# Work order
Using the listing below, output only the lines from the one that contains "consulte um profissional" through the one that contains "email. Vlastnické právo", inclusive, exactly as given and without images.

# Study material
--------------------

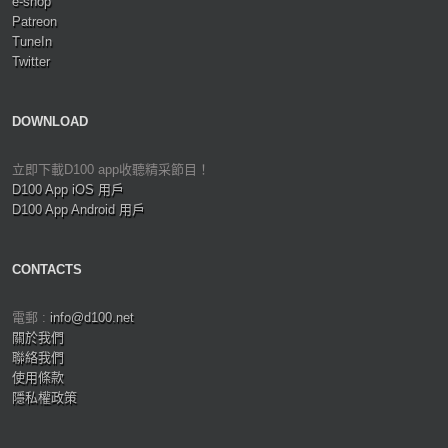
e-shop
Patreon
TuneIn
Twitter
DOWNLOAD
立即下載D100 app收聽精采節目！
D100 App iOS 用戶
D100 App Android 用戶
CONTACTS
電郵 :
info@d100.net
關於我們
聯絡我們
使用條款
隱私權政策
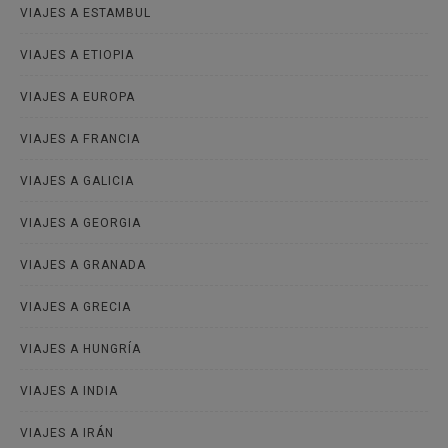
VIAJES A ESTAMBUL
VIAJES A ETIOPIA
VIAJES A EUROPA
VIAJES A FRANCIA
VIAJES A GALICIA
VIAJES A GEORGIA
VIAJES A GRANADA
VIAJES A GRECIA
VIAJES A HUNGRÍA
VIAJES A INDIA
VIAJES A IRÁN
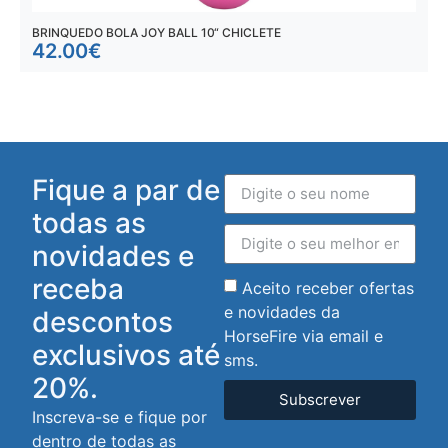
BRINQUEDO BOLA JOY BALL 10“ CHICLETE
B
42.00
€
Fique a par de
todas as
novidades e
receba
Aceito receber ofertas
e novidades da
descontos
HorseFire via email e
exclusivos até
sms.
20%.
Subscrever
Inscreva-se e fique por
dentro de todas as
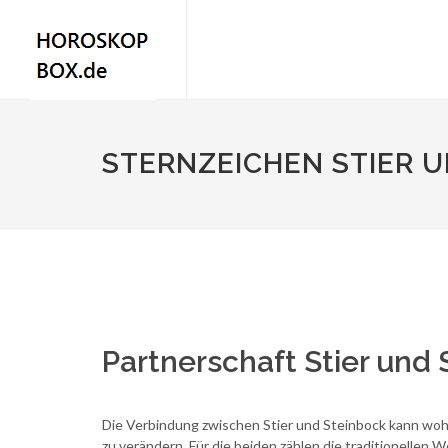
STERNZEICHEN STIER U
Partnerschaft Stier und 
Die Verbindung zwischen Stier und Steinbock kann wohl
zu verändern. Für die beiden zählen die traditionellen 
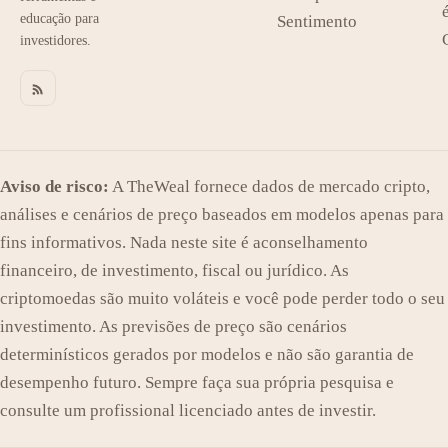
educação para
Sentimento
investidores.
Aviso de risco:
A TheWeal fornece dados de mercado cripto,
análises e cenários de preço baseados em modelos apenas para
fins informativos. Nada neste site é aconselhamento
financeiro, de investimento, fiscal ou jurídico. As
criptomoedas são muito voláteis e você pode perder todo o seu
investimento. As previsões de preço são cenários
determinísticos gerados por modelos e não são garantia de
desempenho futuro. Sempre faça sua própria pesquisa e
consulte um profissional licenciado antes de investir.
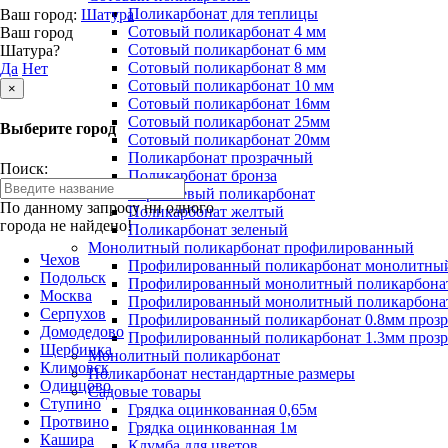
Поликарбонат для теплицы
Ваш город:
Шатура
Сотовый поликарбонат 4 мм
Ваш город
Сотовый поликарбонат 6 мм
Шатура?
Сотовый поликарбонат 8 мм
Да
Нет
Сотовый поликарбонат 10 мм
×
Сотовый поликарбонат 16мм
Сотовый поликарбонат 25мм
Выберите город
Сотовый поликарбонат 20мм
Поликарбонат прозрачный
Поиск:
Поликарбонат бронза
Коричневый поликарбонат
По данному запросу ни одного
Поликарбонат желтый
города не найдено!
Поликарбонат зеленый
Монолитный поликарбонат профилированный
Чехов
Профилированный поликарбонат монолитный
Подольск
Профилированный монолитный поликарбонат
Москва
Профилированный монолитный поликарбонат
Серпухов
Профилированный поликарбонат 0.8мм проз
Домодедово
Профилированный поликарбонат 1.3мм проз
Щербинка
Монолитный поликарбонат
Климовск
Поликарбонат нестандартные размеры
Одинцово
Садовые товары
Ступино
Грядка оцинкованная 0,65м
Протвино
Грядка оцинкованная 1м
Кашира
Клумба для цветов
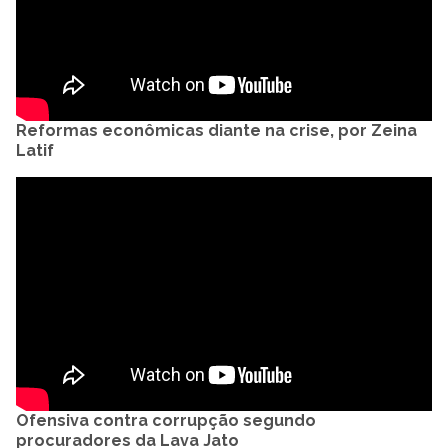
Reformas econômicas diante na crise, por Zeina
Latif
Ofensiva contra corrupção segundo
procuradores da Lava Jato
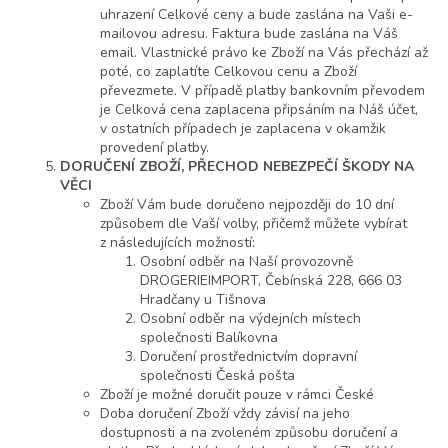
uhrazení Celkové ceny a bude zaslána na Vaši e-
mailovou adresu. Faktura bude zaslána na Váš
email. Vlastnické právo ke Zboží na Vás přechází až
poté, co zaplatíte Celkovou cenu a Zboží
převezmete. V případě platby bankovním převodem
je Celková cena zaplacena připsáním na Náš účet,
v ostatních případech je zaplacena v okamžik
provedení platby.
DORUČENÍ
ZBOŽÍ, PŘECHOD NEBEZPEČÍ ŠKODY NA
VĚCI
Zboží Vám bude doručeno nejpozději do 10 dní
způsobem dle Vaší volby, přičemž můžete vybírat
z následujících možností:
Osobní odběr na Naší provozovně
DROGERIEIMPORT, Čebínská 228, 666 03
Hradčany u Tišnova
Osobní odběr na výdejních místech
společnosti Balíkovna
Doručení prostřednictvím dopravní
společnosti Česká pošta
Zboží je možné doručit pouze v rámci České
Doba doručení Zboží vždy závisí na jeho
dostupnosti a na zvoleném způsobu doručení a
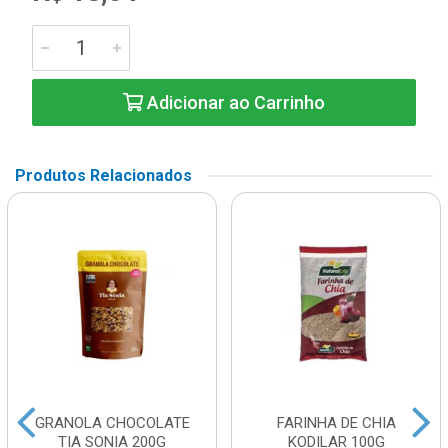
Adicionar ao Carrinho
Produtos Relacionados
GRANOLA CHOCOLATE
FARINHA DE CHIA
TIA SONIA 200G
KODILAR 100G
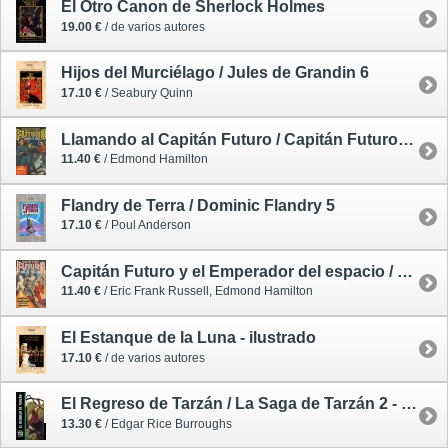
El Otro Canon de Sherlock Holmes
19.00 €
/ de varios autores
Hijos del Murciélago / Jules de Grandin 6
17.10 €
/ Seabury Quinn
Llamando al Capitán Futuro / Capitán Futuro 2 (de 21) (Edición Facsímil)
11.40 €
/ Edmond Hamilton
Flandry de Terra / Dominic Flandry 5
17.10 €
/ Poul Anderson
Capitán Futuro y el Emperador del espacio / Capitán Futuro 1 (de 21) (Edición Facsímil)
11.40 €
/ Eric Frank Russell, Edmond Hamilton
El Estanque de la Luna - ilustrado
17.10 €
/ de varios autores
El Regreso de Tarzán / La Saga de Tarzán 2 - ilustrado
13.30 €
/ Edgar Rice Burroughs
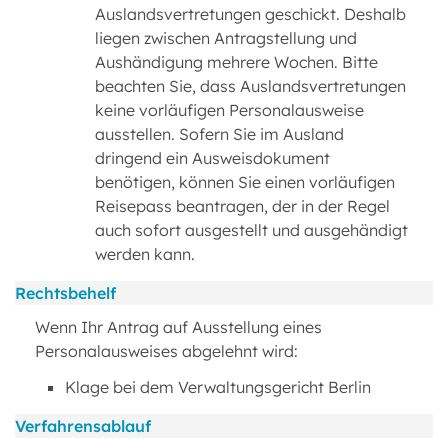
Auslandsvertretungen geschickt. Deshalb
liegen zwischen Antragstellung und
Aushändigung mehrere Wochen. Bitte
beachten Sie, dass Auslandsvertretungen
keine vorläufigen Personalausweise
ausstellen. Sofern Sie im Ausland
dringend ein Ausweisdokument
benötigen, können Sie einen vorläufigen
Reisepass beantragen, der in der Regel
auch sofort ausgestellt und ausgehändigt
werden kann.
Rechtsbehelf
Wenn Ihr Antrag auf Ausstellung eines
Personalausweises abgelehnt wird:
Klage bei dem Verwaltungsgericht Berlin
Verfahrensablauf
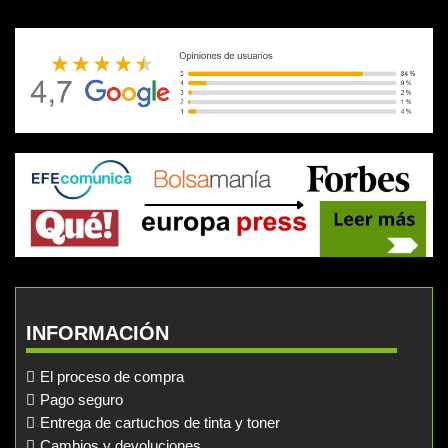
INFORMACIÓN
El proceso de compra
Pago seguro
Entrega de cartuchos de tinta y toner
Cambios y devoluciones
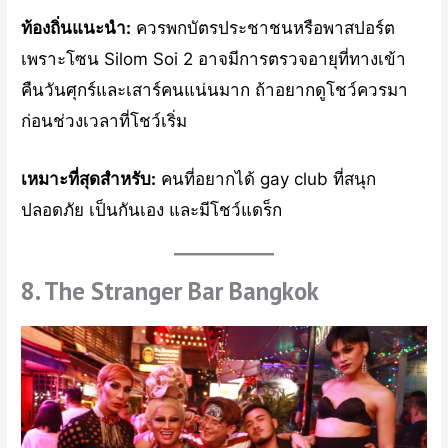
ท้องถิ่นแนะนำ:
ควรพกบัตรประชาชนหรือพาสปอร์ต
เพราะโซน Silom Soi 2 อาจมีการตรวจอายุที่ทางเข้า
คืนวันศุกร์และเสาร์คนแน่นมาก ถ้าอยากดูโชว์ควรมา
ก่อนช่วงเวลาที่โชว์เริ่ม
เหมาะที่สุดสำหรับ:
คนที่อยากได้ gay club ที่สนุก
ปลอดภัย เป็นกันเอง และมีโชว์แดร็ก
8. The Stranger Bar Bangkok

--------------------

# Solution to this exercise
consulte um profissional licenciado antes de investir.
Поликарбонат для теплицы
Ваш город:
Шатура
Сотовый поликарбонат 4 мм
Ваш город
Сотовый поликарбонат 6 мм
Шатура?
Сотовый поликарбонат 8 мм
Да
Нет
Сотовый поликарбонат 10 мм
×
Сотовый поликарбонат 16мм
Сотовый поликарбонат 25мм
Выберите город
Сотовый поликарбонат 20мм
Поликарбонат прозрачный
Поиск:
Поликарбонат бронза
Коричневый поликарбонат
По данному запросу ни одного
Поликарбонат желтый
города не найдено!
Поликарбонат зеленый
Монолитный поликарбонат профилированный
Чехов
Профилированный поликарбонат монолитный
Подольск
Профилированный монолитный поликарбонат
Москва
Профилированный монолитный поликарбонат
Серпухов
Профилированный поликарбонат 0.8мм проз
Домодедово
Профилированный поликарбонат 1.3мм проз
Щербинка
Монолитный поликарбонат
Климовск
Поликарбонат нестандартные размеры
Одинцово
Садовые товары
Ступино
Грядка оцинкованная 0,65м
Протвино
Грядка оцинкованная 1м
Кашира
Клумба для цветов
Reformas econômicas diante na crise, por Zeina
Latif
Ofensiva contra corrupção segundo
procuradores da Lava Jato
uhrazení Celkové ceny a bude zaslána na Vaši e-
mailovou adresu. Faktura bude zaslána na Váš
email. Vlastnické právo ke Zboží na Vás přechází až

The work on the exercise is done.